Ben Hur sparks protest

PUBLISHED: 17:57 23 September 2009 | UPDATED: 17:10 25 August 2010

DEMO: Animal welfare protesters outside the O2.

DEMO: Animal welfare protesters outside the O2.

ANIMAL rights protesters have been campaigning against the use of more than 100 animals in a new blockbuster show.

ANIMAL rights' protesters have been campaigning against the use of more than 100 animals in a new blockbuster show.

Horses, camels, donkeys, chickens, falcons and eagles are used in Ben Hur Live, which had its world premiere at the O2 arena in Greenwich last Thursday before embarking on a year-long European tour.

But according to campaigners from the People for the Ethical Treatment of Animals (PETA), who were protesting outside venue, the animals are experiencing fear and stress when they are subjected to confinement, intensive training, loud noise, bright lights and unfamiliar environments.

PETA Europe's Poorva Joshipura said: "The actors involved in Ben Hur Live have chosen to participate, but the horses, vulnerable birds and other animals used as living props are forced into this rock concert-like environment that is terrifying for them.

"The use of animals in entertainment belongs in history books, not at the O2 arena in the 21st century after we have learned so much about animals' needs, interests and behaviour."

A spokesperson for Art Concerts said: "We and The O2 have consulted the RSPCA since the beginning of this project and they are happy that we have not contravened any UK animal welfare laws. We have been open and transparent regarding sharing information about the animals involved in the production of Ben Hur Live. Since the beginning we have insisted that the animals are the stars of the show and are therefore treated as such."

A spokesperson for the RSPCA said: "The production team also invited the RSPCA to view the areas where horses are kept when they are not performing.

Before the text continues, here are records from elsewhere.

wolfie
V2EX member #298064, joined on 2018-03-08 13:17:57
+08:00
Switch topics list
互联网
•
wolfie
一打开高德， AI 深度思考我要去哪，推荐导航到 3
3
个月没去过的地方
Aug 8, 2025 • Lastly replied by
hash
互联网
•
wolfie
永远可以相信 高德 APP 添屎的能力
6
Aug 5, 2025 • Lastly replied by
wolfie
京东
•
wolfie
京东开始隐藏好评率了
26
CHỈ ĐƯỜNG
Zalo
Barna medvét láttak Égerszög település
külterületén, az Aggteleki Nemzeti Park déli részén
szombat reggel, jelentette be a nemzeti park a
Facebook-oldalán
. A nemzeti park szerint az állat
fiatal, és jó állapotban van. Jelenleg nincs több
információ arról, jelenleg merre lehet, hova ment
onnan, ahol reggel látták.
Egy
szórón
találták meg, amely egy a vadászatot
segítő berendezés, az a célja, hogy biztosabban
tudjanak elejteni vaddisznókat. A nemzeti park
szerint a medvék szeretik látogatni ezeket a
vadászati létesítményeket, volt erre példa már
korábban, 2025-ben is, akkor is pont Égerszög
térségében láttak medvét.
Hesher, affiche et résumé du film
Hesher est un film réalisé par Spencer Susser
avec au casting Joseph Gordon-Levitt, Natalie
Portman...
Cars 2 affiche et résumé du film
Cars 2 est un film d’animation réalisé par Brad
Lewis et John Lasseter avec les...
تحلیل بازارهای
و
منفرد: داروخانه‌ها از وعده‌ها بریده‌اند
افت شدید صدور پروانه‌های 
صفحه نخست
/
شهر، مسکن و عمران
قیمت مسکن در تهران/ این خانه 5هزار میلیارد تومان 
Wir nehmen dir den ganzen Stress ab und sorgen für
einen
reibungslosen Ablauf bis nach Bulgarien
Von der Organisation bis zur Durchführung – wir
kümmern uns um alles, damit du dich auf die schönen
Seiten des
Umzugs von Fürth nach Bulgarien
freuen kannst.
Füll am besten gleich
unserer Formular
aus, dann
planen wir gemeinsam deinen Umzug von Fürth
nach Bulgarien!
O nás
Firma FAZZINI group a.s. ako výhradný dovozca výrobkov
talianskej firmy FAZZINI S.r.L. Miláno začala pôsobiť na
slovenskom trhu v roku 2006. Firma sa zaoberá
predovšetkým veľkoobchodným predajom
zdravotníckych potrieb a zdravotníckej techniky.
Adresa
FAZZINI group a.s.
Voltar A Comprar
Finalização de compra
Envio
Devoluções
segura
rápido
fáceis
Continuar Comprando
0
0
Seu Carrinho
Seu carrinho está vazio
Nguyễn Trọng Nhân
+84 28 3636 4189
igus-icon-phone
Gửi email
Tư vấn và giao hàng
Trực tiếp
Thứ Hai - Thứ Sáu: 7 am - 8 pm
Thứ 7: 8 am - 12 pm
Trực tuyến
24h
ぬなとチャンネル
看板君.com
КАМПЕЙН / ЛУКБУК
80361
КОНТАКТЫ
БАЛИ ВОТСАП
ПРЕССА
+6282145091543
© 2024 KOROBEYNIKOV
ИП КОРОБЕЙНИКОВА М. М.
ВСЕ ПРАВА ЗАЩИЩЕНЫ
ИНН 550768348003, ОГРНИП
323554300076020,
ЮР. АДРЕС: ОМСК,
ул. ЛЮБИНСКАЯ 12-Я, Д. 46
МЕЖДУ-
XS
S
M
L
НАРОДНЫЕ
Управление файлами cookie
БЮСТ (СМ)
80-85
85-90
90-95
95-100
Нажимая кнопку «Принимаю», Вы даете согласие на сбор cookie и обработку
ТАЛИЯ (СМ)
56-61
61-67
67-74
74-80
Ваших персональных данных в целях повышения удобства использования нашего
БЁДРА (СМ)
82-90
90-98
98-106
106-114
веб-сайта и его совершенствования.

"Based on what we have seen and discussed with the producers of Ben Hur Live, we are confident that the ways in which horses are being kept and transported during the production do not contravene any UK animal welfare laws. However, we believe further improvements can be made and have passed on our recommendations to the Ben Hur production team. The society hopes that like all previous guidance and advice offered to them, the production team will take these recommendations on board."